BEGIN
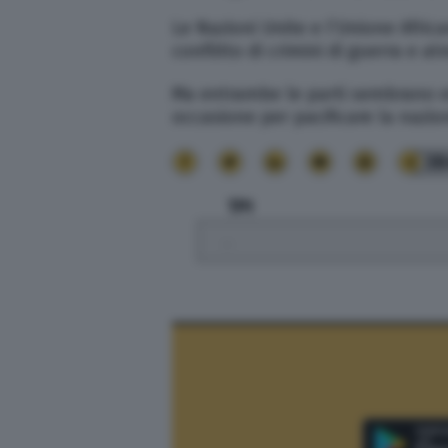
Le Nazioni Unite e l’Unione Afri
conflitto di crimini di guerra e 
Ma entrambe le parti sembrano es
occasione per pacificare la nazio
38
TPI
.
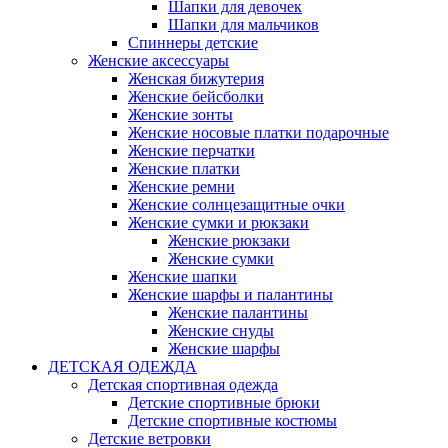
Шапки для девочек
Шапки для мальчиков
Спиннеры детские
Женские аксессуары
Женская бижутерия
Женские бейсболки
Женские зонты
Женские носовые платки подарочные
Женские перчатки
Женские платки
Женские ремни
Женские солнцезащитные очки
Женские сумки и рюкзаки
Женские рюкзаки
Женские сумки
Женские шапки
Женские шарфы и палантины
Женские палантины
Женские снуды
Женские шарфы
ДЕТСКАЯ ОДЕЖДА
Детская спортивная одежда
Детские спортивные брюки
Детские спортивные костюмы
Детские ветровки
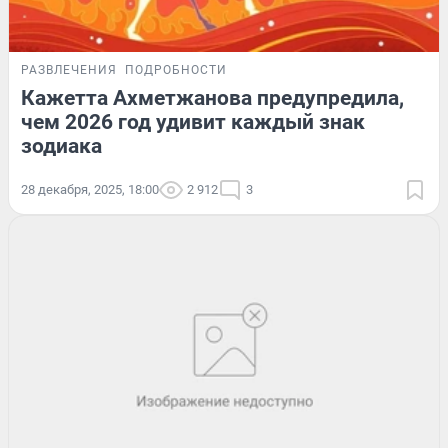
РАЗВЛЕЧЕНИЯ
ПОДРОБНОСТИ
Кажетта Ахметжанова предупредила,
чем 2026 год удивит каждый знак
зодиака
28 декабря, 2025, 18:00
2 912
3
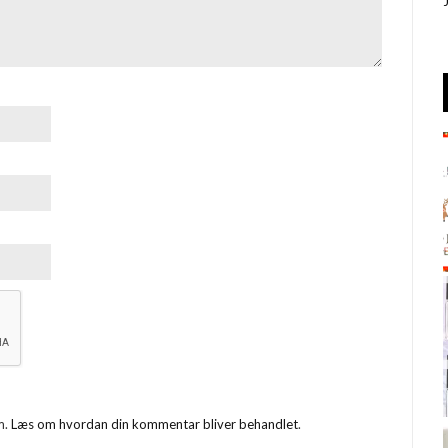
m.
Læs om hvordan din kommentar bliver behandlet
.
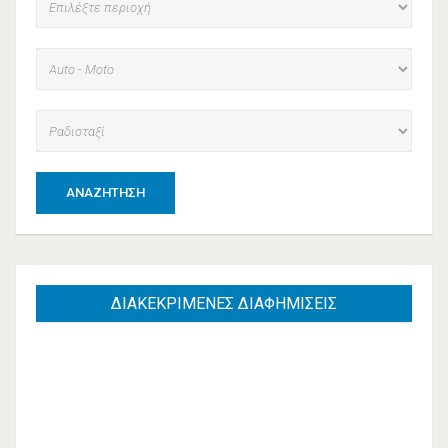
ΑΝΑΖΉΤΗΣΗ
ΔΙΑΚΕΚΡΙΜΕΝΕΣ
ΔΙΑΦΗΜΙΣΕΙΣ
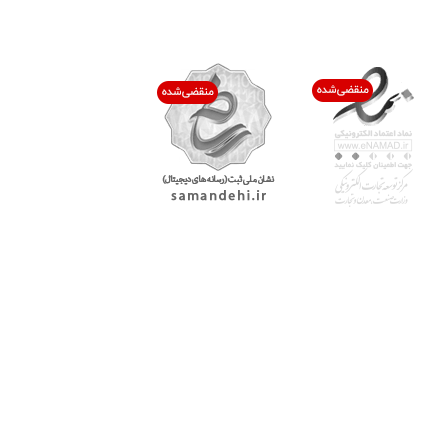
اعتماد شما افتخار ماست
با پرشیاکالا
اتاق خبر پرشیاکالا
فروش در پرشیاکالا
فرصت شغلی در پرشیاکالا
تماس با پرشیاکالا
درباره پرشیاکالا
خدمات مشتریان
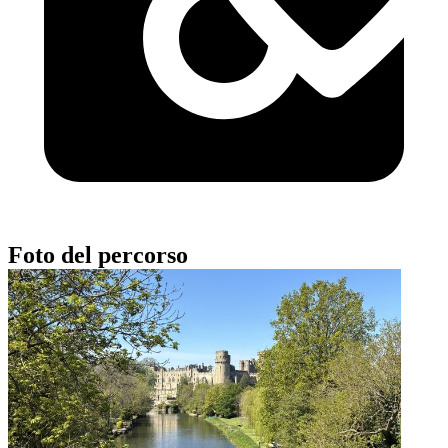
Foto del percorso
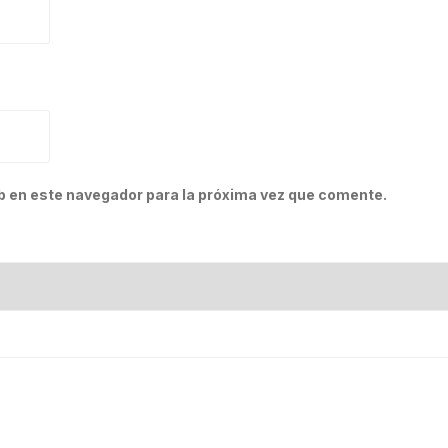
b en este navegador para la próxima vez que comente.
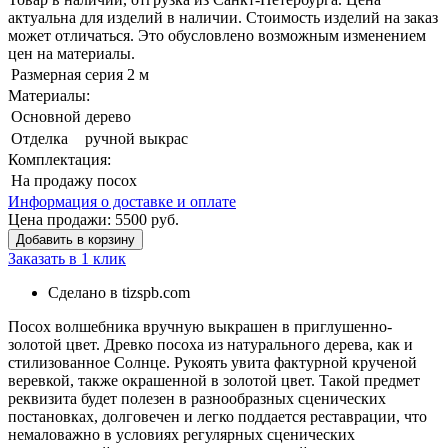
актуальна для изделий в наличии. Стоимость изделий на заказ
может отличаться. Это обусловлено возможным изменением
цен на материалы.
Размерная серия
2 м
Материалы:
Основной
дерево
Отделка
ручной выкрас
Комплектация:
На продажу
посох
Информация о доставке и оплате
Цена продажи:
5500
руб.
Добавить в корзину
Заказать в 1 клик
Сделано в tizspb.com
Посох волшебника вручную выкрашен в приглушенно-
золотой цвет. Древко посоха из натурального дерева, как и
стилизованное Солнце. Рукоять увита фактурной крученой
веревкой, также окрашенной в золотой цвет. Такой предмет
реквизита будет полезен в разнообразных сценических
постановках, долговечен и легко поддается реставрации, что
немаловажно в условиях регулярных сценических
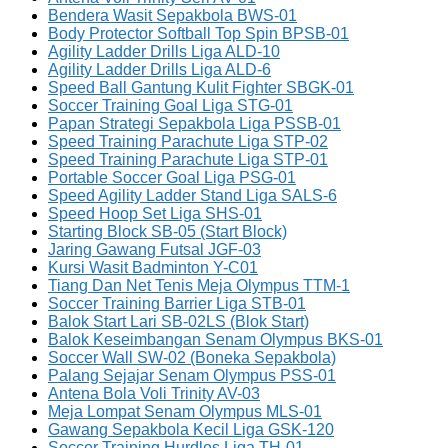
Bendera Wasit Sepakbola BWS-01
Body Protector Softball Top Spin BPSB-01
Agility Ladder Drills Liga ALD-10
Agility Ladder Drills Liga ALD-6
Speed Ball Gantung Kulit Fighter SBGK-01
Soccer Training Goal Liga STG-01
Papan Strategi Sepakbola Liga PSSB-01
Speed Training Parachute Liga STP-02
Speed Training Parachute Liga STP-01
Portable Soccer Goal Liga PSG-01
Speed Agility Ladder Stand Liga SALS-6
Speed Hoop Set Liga SHS-01
Starting Block SB-05 (Start Block)
Jaring Gawang Futsal JGF-03
Kursi Wasit Badminton Y-C01
Tiang Dan Net Tenis Meja Olympus TTM-1
Soccer Training Barrier Liga STB-01
Balok Start Lari SB-02LS (Blok Start)
Balok Keseimbangan Senam Olympus BKS-01
Soccer Wall SW-02 (Boneka Sepakbola)
Palang Sejajar Senam Olympus PSS-01
Antena Bola Voli Trinity AV-03
Meja Lompat Senam Olympus MLS-01
Gawang Sepakbola Kecil Liga GSK-120
Soccer Training Hurdles Liga TH-01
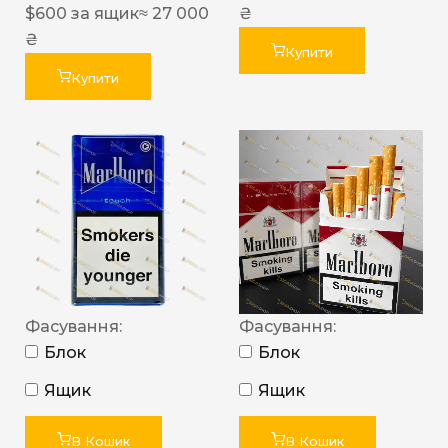
$
600
за ящик
≈ 27 000
₴
₴
Купити
Купити
Фасування:
Фасування:
Блок
Блок
Ящик
Ящик
В Кошик
В Кошик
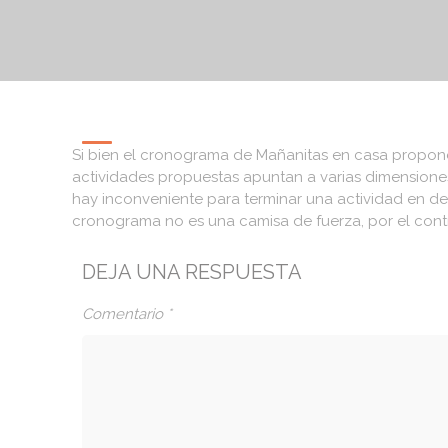
Si bien el cronograma de Mañanitas en casa propone 
actividades propuestas apuntan a varias dimensiones 
hay inconveniente para terminar una actividad en de
cronograma no es una camisa de fuerza, por el contra
DEJA UNA RESPUESTA
Comentario
*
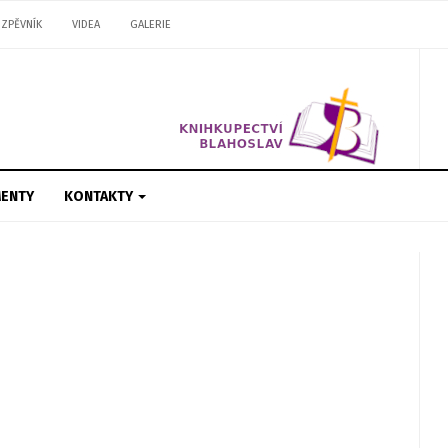
ZPĚVNÍK
VIDEA
GALERIE
ENTY
KONTAKTY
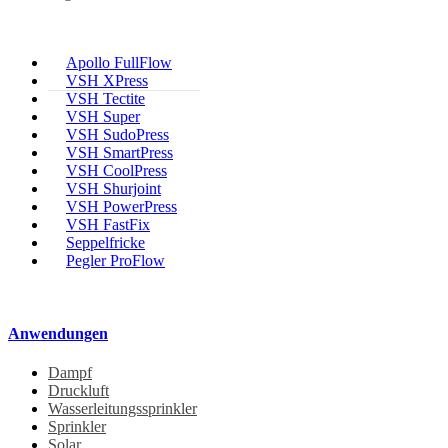
Apollo FullFlow
VSH XPress
VSH Tectite
VSH Super
VSH SudoPress
VSH SmartPress
VSH CoolPress
VSH Shurjoint
VSH PowerPress
VSH FastFix
Seppelfricke
Pegler ProFlow
Anwendungen
Dampf
Druckluft
Wasserleitungssprinkler
Sprinkler
Solar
END
A line belongs in the answer if it contains the word "Parachute"; please copy each such line from the material.

Speed Training Parachute Liga STP-02
Speed Training Parachute Liga STP-01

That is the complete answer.